▸ INSTRUCTIONS FOR THE TASK:
Using the entries that follow, state how many lines contain the word "peso". The response is that number and nothing more.

[Extracted page text data]
===============
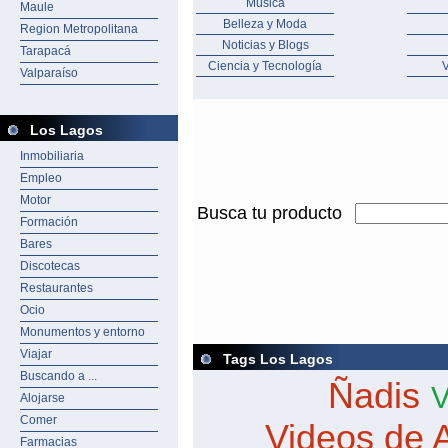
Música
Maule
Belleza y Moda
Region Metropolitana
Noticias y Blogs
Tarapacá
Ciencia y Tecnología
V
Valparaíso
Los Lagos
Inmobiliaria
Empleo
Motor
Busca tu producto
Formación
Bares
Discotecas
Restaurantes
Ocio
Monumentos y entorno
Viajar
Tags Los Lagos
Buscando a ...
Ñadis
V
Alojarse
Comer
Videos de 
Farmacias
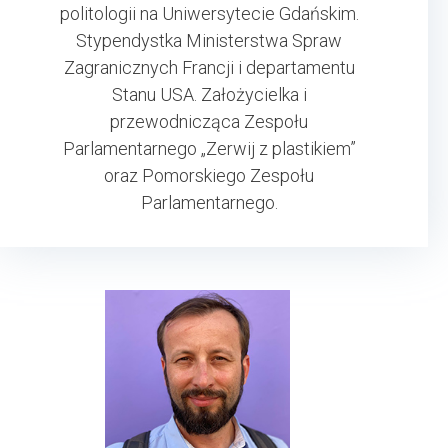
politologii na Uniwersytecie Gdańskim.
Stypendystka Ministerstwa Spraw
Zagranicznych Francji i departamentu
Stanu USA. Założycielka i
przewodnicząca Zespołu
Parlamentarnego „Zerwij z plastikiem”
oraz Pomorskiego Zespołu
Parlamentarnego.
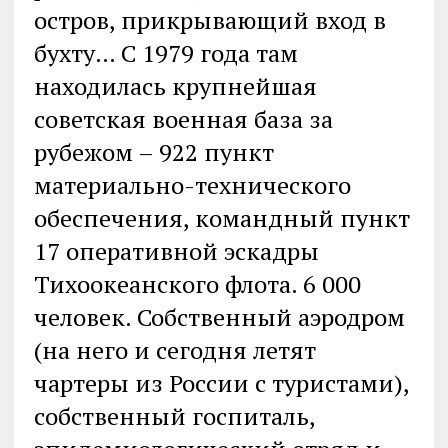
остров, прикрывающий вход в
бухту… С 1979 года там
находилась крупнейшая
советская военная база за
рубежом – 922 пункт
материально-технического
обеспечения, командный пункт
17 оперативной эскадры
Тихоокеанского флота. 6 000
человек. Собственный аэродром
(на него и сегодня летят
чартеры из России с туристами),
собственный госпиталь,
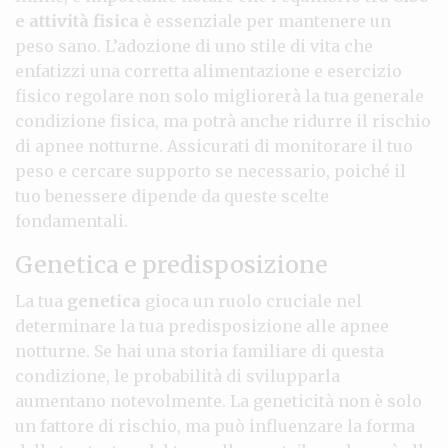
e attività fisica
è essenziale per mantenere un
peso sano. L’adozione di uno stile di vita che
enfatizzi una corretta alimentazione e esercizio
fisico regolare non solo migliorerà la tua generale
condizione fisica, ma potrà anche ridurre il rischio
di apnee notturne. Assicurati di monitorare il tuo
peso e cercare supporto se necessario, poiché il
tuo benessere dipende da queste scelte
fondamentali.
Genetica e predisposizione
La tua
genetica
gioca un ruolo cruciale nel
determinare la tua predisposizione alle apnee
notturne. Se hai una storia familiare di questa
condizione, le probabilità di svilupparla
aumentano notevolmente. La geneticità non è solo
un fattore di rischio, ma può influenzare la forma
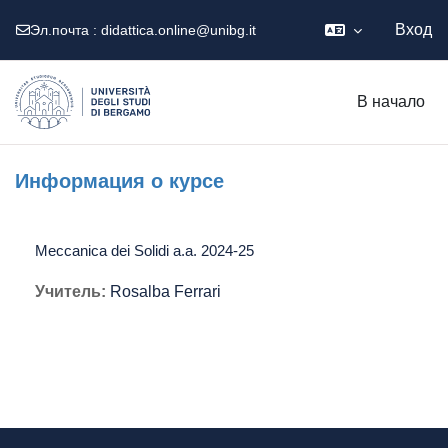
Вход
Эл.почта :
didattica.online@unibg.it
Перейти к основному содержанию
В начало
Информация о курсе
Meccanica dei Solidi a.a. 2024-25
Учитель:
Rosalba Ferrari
===============
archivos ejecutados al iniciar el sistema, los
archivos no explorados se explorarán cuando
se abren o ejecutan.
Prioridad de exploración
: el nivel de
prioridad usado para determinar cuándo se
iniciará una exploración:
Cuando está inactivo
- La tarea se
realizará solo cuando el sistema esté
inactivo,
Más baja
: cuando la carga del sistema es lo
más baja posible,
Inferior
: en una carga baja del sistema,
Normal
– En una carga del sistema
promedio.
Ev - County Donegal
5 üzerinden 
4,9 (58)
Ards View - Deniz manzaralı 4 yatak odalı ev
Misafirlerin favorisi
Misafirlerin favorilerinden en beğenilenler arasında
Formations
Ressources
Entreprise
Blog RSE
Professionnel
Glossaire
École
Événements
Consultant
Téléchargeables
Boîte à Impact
===============
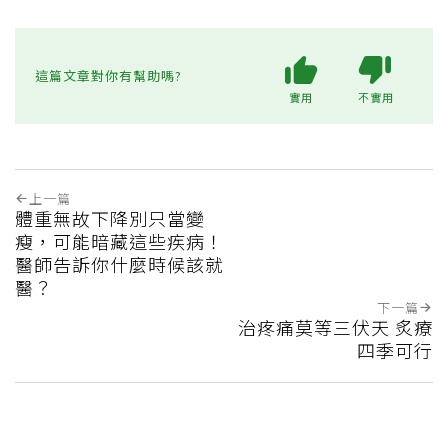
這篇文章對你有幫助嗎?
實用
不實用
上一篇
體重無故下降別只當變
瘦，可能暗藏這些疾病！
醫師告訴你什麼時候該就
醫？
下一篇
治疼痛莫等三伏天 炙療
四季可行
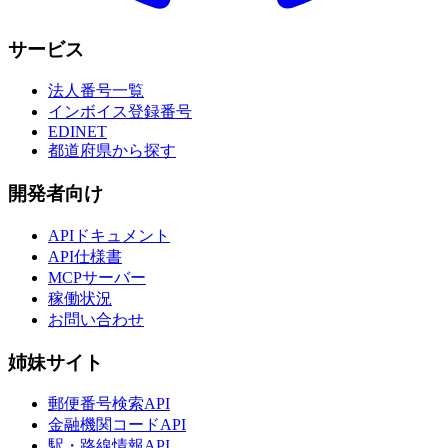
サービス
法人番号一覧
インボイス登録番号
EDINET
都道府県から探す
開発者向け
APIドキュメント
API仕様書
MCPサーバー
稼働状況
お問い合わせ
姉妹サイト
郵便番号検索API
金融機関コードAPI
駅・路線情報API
===============
▸ ANSWER:
2